Monday, September 12, 2011

Do you know your neighbour?



No, not those neighbours! In a world that increasingly sees us sitting inside in front of a computer, a TV or a Playstation, and no longer sitting outside watching kids play in the street, many countries are reporting a slide in communities and a common trend – ‘I don’t know my neighbours’.

In the USA, Jennifer Ferro, the GM of Santa Monica radio station KCRW, saw a man with a rifle walking down her street. She says:

That night, with my kids asleep, my husband out of town and my dogs quiet, I watched that shotgun and the man carrying it as he walked past all my neighbors’ homes. I realized I couldn’t warn them. I didn’t have everyone’s number anymore.
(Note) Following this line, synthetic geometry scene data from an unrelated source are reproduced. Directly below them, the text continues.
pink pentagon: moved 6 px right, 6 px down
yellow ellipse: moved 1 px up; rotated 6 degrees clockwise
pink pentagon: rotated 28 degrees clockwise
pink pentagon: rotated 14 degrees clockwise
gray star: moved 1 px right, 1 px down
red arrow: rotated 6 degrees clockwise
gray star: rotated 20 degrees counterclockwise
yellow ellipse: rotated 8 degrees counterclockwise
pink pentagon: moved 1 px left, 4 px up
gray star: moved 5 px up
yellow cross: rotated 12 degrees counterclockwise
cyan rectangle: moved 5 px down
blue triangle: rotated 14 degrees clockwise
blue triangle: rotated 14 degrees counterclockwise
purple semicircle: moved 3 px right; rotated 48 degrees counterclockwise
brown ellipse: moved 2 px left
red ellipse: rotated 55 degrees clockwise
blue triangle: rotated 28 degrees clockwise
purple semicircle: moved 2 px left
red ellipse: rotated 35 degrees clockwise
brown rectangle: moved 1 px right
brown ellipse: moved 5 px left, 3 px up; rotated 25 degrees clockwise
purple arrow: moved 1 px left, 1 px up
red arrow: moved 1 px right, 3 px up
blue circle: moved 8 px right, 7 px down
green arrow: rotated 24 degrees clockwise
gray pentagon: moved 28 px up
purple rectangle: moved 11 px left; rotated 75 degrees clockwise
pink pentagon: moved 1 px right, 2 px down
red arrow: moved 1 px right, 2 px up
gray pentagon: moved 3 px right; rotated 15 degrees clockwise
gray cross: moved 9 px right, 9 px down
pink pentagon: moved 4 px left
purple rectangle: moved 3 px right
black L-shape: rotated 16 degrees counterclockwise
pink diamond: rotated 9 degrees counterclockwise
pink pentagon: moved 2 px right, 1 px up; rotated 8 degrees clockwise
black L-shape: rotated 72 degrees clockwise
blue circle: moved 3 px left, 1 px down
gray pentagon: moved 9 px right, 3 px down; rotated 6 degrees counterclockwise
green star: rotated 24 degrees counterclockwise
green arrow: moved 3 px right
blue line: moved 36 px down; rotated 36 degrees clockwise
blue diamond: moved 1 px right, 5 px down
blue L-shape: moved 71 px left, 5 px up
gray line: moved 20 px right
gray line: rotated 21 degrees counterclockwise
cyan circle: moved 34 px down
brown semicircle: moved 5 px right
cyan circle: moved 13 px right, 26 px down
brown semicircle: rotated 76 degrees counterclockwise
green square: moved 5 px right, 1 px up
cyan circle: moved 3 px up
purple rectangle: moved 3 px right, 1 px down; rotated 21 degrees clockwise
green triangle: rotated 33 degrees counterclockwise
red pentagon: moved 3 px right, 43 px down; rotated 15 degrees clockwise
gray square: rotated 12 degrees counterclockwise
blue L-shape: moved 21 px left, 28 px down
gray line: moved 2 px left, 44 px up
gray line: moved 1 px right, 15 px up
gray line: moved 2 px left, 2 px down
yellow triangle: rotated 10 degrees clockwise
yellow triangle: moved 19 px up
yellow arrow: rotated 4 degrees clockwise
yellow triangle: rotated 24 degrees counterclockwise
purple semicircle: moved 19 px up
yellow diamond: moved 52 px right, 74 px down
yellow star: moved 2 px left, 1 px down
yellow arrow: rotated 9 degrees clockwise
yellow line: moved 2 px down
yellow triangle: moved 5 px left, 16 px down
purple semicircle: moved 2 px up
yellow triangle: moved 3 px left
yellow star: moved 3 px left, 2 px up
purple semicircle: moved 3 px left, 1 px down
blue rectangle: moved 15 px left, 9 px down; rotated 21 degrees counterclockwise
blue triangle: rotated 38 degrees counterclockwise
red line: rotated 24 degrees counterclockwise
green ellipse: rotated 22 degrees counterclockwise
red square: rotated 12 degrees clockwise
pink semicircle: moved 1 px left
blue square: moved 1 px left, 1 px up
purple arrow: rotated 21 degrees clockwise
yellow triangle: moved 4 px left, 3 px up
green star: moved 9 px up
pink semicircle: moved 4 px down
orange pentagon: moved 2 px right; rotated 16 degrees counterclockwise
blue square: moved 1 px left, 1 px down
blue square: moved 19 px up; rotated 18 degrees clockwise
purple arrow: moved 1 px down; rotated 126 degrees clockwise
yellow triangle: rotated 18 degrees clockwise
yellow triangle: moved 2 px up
What has caused this decline? Why don’t we take the time to know our own neighbours anymore?
 
With children in some neighbourhoods often going to different schools, and then engaging in extra curricular activities, they are no longer uniting families like they used to.

In more affluent suburbs, it’s the gardener out in the front yard, not the homeowner. Cars are not being washed in the driveway, but taken to the ‘carwash cafés’. And who’s borrowing the cup of sugar anymore?

One of the things I talk about that is key to building trust in a community (a neighbourhood, a team, any group of people, really), is to discover and agree on the common ground – what is the one thing that unites us? What holds us together, that we all agree is worth working towards or nurturing?

The things that used to unite communities is no longer there to anywhere near the same degree, so we need to discover a new ‘common ground’.

Maybe it’s the environment. Maybe it’s a ‘Tidy Town’ or ‘Best Street’ award. Maybe it’s a BBQ, or an anti-crime group. Maybe it’s car-pooling, or a shared vegetable garden. Maybe it’s keeping our children safe.

Whatever it is, it needs to be something everyone agrees to, and then works towards.